Le modèle agricole de l’après Covid-19 : Un autre monde, une gageure ?

 - Illustration Le modèle agricole de l’après Covid-19 : Un autre monde, une gageure ?
Pour les syndicats agricoles, d’un commun accord, la souveraineté alimentaire mise en exergue par la pandémie de la Covid-19 est une construction qui ne se fera pas du jour au lendemain.
Les syndicats politiques et agricoles n’ont pas attendu le déconfinement pour présenter leurs idées pour atteindre la souveraineté alimentaire.

Assurer la sécurité des approvisionnements alimentaires – un des objectifs prioritaires de la Pac dès sa création en 1957 – a été remis en exergue lors de cette crise sanitaire de la Covid-19. Le président de la République l’a d’ailleurs rappelé durant son discours du 12 mars, estimant « qu’il y a des biens et des services qui doivent être placés en dehors des lois de marché. Déléguer notre alimentation (…) à d’autres est une folie. Nous devons en reprendre le contrôle, construire une France, une Europe souveraine (…) qui nécessitera des décisions de rupture en ce sens. »

Rupture ou continuité ?

Alors dans quelle direction allons-nous ? La rupture annoncée aura-t-elle lieu ? Car il est plus facile (et rassurant !) de suivre une ligne directrice tracée de longue date comme grimper sur la branche d’un arbre (même tortueuse) qui s’est ramifiée au fil du temps, que de franchir le vide pour atteindre la branche d’à côté… Et en économie, le coût marginal d’un changement de modèle est souvent très élevé. Alors qui, au final, paiera la note ? Un État stratège qui mettra l’agriculture sur le devant de la scène au même titre que la santé, l’éducation et la sécurité ? Un consommateur habitué à des prix bas ?

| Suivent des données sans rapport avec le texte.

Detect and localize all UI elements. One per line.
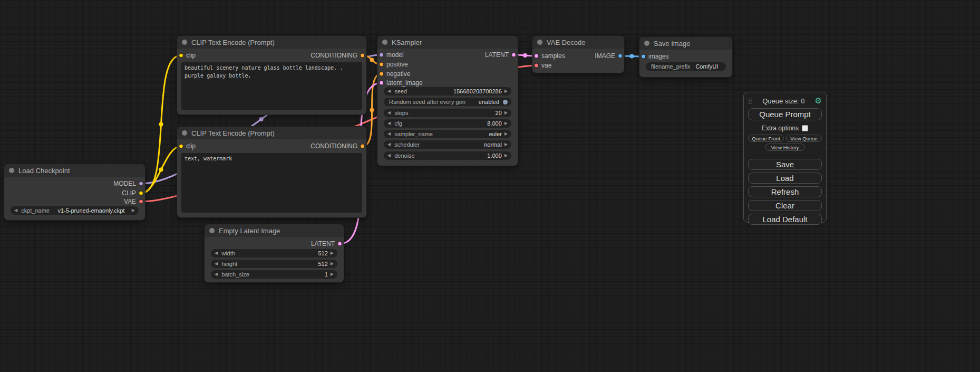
wire-midpoint-conditioning-negative: [370, 108, 374, 112]
widget-value: enabled: [469, 99, 502, 105]
clip-output-dot[interactable]: [139, 191, 143, 196]
node-title: Load Checkpoint: [18, 167, 70, 175]
decrement-arrow-icon[interactable]: ◀: [215, 270, 218, 279]
batch-size-widget[interactable]: ◀ batch_size 1 ▶: [211, 270, 337, 279]
refresh-button[interactable]: Refresh: [748, 186, 822, 197]
positive-input-dot[interactable]: [379, 62, 384, 67]
decrement-arrow-icon[interactable]: ◀: [215, 249, 218, 257]
latent-output-dot[interactable]: [511, 53, 516, 58]
toggle-on-dot-icon[interactable]: [503, 100, 508, 104]
height-widget[interactable]: ◀ height 512 ▶: [211, 260, 337, 268]
node-title-bar[interactable]: Load Checkpoint: [4, 164, 145, 177]
widget-name: filename_prefix: [651, 63, 691, 70]
increment-arrow-icon[interactable]: ▶: [504, 140, 508, 149]
load-default-button[interactable]: Load Default: [748, 214, 822, 225]
steps-widget[interactable]: ◀ steps 20 ▶: [384, 109, 511, 117]
load-workflow-button[interactable]: Load: [748, 173, 822, 184]
random-seed-toggle-widget[interactable]: Random seed after every gen enabled: [384, 98, 511, 106]
node-save-image[interactable]: Save Image images filename_prefix ComfyU…: [639, 37, 732, 77]
node-title-bar[interactable]: CLIP Text Encode (Prompt): [177, 127, 366, 139]
decrement-arrow-icon[interactable]: ◀: [215, 260, 218, 268]
queue-size-label: Queue size: 0: [762, 97, 804, 105]
decrement-arrow-icon[interactable]: ◀: [14, 206, 17, 215]
input-slot-negative: negative: [377, 70, 518, 78]
node-clip-text-encode-positive[interactable]: CLIP Text Encode (Prompt) clip CONDITION…: [177, 36, 366, 115]
graph-canvas[interactable]: Load Checkpoint MODEL CLIP VAE ◀ ckpt_na…: [0, 0, 980, 372]
positive-prompt-textarea[interactable]: beautiful scenery nature glass bottle la…: [181, 62, 362, 110]
decrement-arrow-icon[interactable]: ◀: [387, 109, 391, 117]
output-slot-clip: CLIP: [4, 189, 145, 197]
node-vae-decode[interactable]: VAE Decode samples vae IMAGE: [532, 36, 624, 73]
latent-output-dot[interactable]: [337, 242, 342, 246]
widget-value: 512: [239, 250, 331, 256]
collapse-dot-icon[interactable]: [9, 168, 14, 173]
conditioning-output-dot[interactable]: [360, 144, 365, 149]
latent-image-input-dot[interactable]: [379, 81, 384, 85]
width-widget[interactable]: ◀ width 512 ▶: [211, 249, 337, 257]
collapse-dot-icon[interactable]: [644, 41, 649, 46]
drag-handle-icon[interactable]: ⣿: [748, 98, 752, 104]
negative-prompt-textarea[interactable]: text, watermark: [181, 153, 362, 213]
node-ksampler[interactable]: KSampler model positive negative latent_…: [377, 36, 518, 166]
increment-arrow-icon[interactable]: ▶: [331, 249, 334, 257]
queue-front-button[interactable]: Queue Front: [748, 135, 784, 142]
increment-arrow-icon[interactable]: ▶: [504, 151, 508, 160]
increment-arrow-icon[interactable]: ▶: [504, 87, 508, 96]
collapse-dot-icon[interactable]: [382, 40, 387, 45]
increment-arrow-icon[interactable]: ▶: [504, 109, 508, 117]
cfg-widget[interactable]: ◀ cfg 8.000 ▶: [384, 119, 511, 128]
node-clip-text-encode-negative[interactable]: CLIP Text Encode (Prompt) clip CONDITION…: [177, 127, 366, 217]
decrement-arrow-icon[interactable]: ◀: [387, 151, 391, 160]
increment-arrow-icon[interactable]: ▶: [504, 119, 508, 128]
queue-panel-header: ⣿ Queue size: 0 ⚙: [748, 96, 822, 106]
negative-input-dot[interactable]: [379, 72, 384, 77]
save-workflow-button[interactable]: Save: [748, 159, 822, 170]
decrement-arrow-icon[interactable]: ◀: [387, 130, 391, 138]
slot-label: CONDITIONING: [311, 52, 357, 59]
collapse-dot-icon[interactable]: [537, 40, 542, 45]
view-queue-button[interactable]: View Queue: [786, 135, 822, 142]
increment-arrow-icon[interactable]: ▶: [504, 130, 508, 138]
vae-output-dot[interactable]: [139, 199, 143, 204]
node-title-bar[interactable]: Empty Latent Image: [205, 224, 344, 237]
collapse-dot-icon[interactable]: [209, 228, 215, 233]
decrement-arrow-icon[interactable]: ◀: [387, 119, 391, 128]
output-slot-image: IMAGE: [532, 52, 624, 60]
widget-value: 512: [241, 261, 331, 267]
node-title: Save Image: [654, 40, 690, 47]
collapse-dot-icon[interactable]: [182, 130, 187, 136]
increment-arrow-icon[interactable]: ▶: [331, 260, 334, 268]
clear-button[interactable]: Clear: [748, 200, 822, 211]
seed-widget[interactable]: ◀ seed 156680208700286 ▶: [384, 87, 511, 96]
image-output-dot[interactable]: [618, 54, 623, 59]
node-title-bar[interactable]: KSampler: [377, 36, 518, 49]
slot-label: IMAGE: [595, 52, 615, 60]
decrement-arrow-icon[interactable]: ◀: [387, 87, 391, 96]
node-title-bar[interactable]: VAE Decode: [532, 36, 624, 49]
widget-value: normal: [423, 141, 504, 148]
widget-name: batch_size: [221, 271, 249, 278]
node-empty-latent-image[interactable]: Empty Latent Image LATENT ◀ width 512 ▶ …: [205, 224, 344, 282]
extra-options-checkbox[interactable]: [802, 125, 808, 131]
node-load-checkpoint[interactable]: Load Checkpoint MODEL CLIP VAE ◀ ckpt_na…: [4, 164, 145, 220]
node-title-bar[interactable]: Save Image: [639, 37, 732, 50]
increment-arrow-icon[interactable]: ▶: [132, 206, 135, 215]
settings-gear-icon[interactable]: ⚙: [815, 96, 822, 106]
view-history-button[interactable]: View History: [765, 144, 805, 151]
sampler-name-widget[interactable]: ◀ sampler_name euler ▶: [384, 130, 511, 138]
queue-prompt-button[interactable]: Queue Prompt: [748, 108, 822, 120]
model-output-dot[interactable]: [139, 182, 143, 186]
collapse-dot-icon[interactable]: [182, 40, 187, 45]
ckpt-name-widget[interactable]: ◀ ckpt_name v1-5-pruned-emaonly.ckpt ▶: [11, 206, 139, 215]
decrement-arrow-icon[interactable]: ◀: [387, 140, 391, 149]
denoise-widget[interactable]: ◀ denoise 1.000 ▶: [384, 151, 511, 160]
increment-arrow-icon[interactable]: ▶: [331, 270, 334, 279]
node-title-bar[interactable]: CLIP Text Encode (Prompt): [177, 36, 366, 49]
filename-prefix-widget[interactable]: filename_prefix ComfyUI: [646, 62, 726, 71]
conditioning-output-dot[interactable]: [360, 53, 365, 58]
output-slot-latent: LATENT: [205, 240, 344, 248]
scheduler-widget[interactable]: ◀ scheduler normal ▶: [384, 140, 511, 149]
images-input-dot[interactable]: [641, 54, 646, 59]
vae-input-dot[interactable]: [534, 63, 539, 68]
widget-value: v1-5-pruned-emaonly.ckpt: [53, 207, 132, 214]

De la traçabilité pour les produits transformés

La sécurité alimentaire, d’aucuns avancent qu’elle passera avant tout par une préférence locale. Une tendance déjà marquée par la loi Égalim avec 50 % de l’approvisionnement local ou de qualité en restauration collective mais qui peine à voir son application et ses incidences pour permettre aux agriculteurs de vivre de leur métier. La FNSEA, la Coordination rurale (CR) et la Confédération paysanne demandent aussi plus de transparence via une meilleure traçabilité des produits transformés, pour permettre aux citoyens français et européens un acte d’achat éclairé.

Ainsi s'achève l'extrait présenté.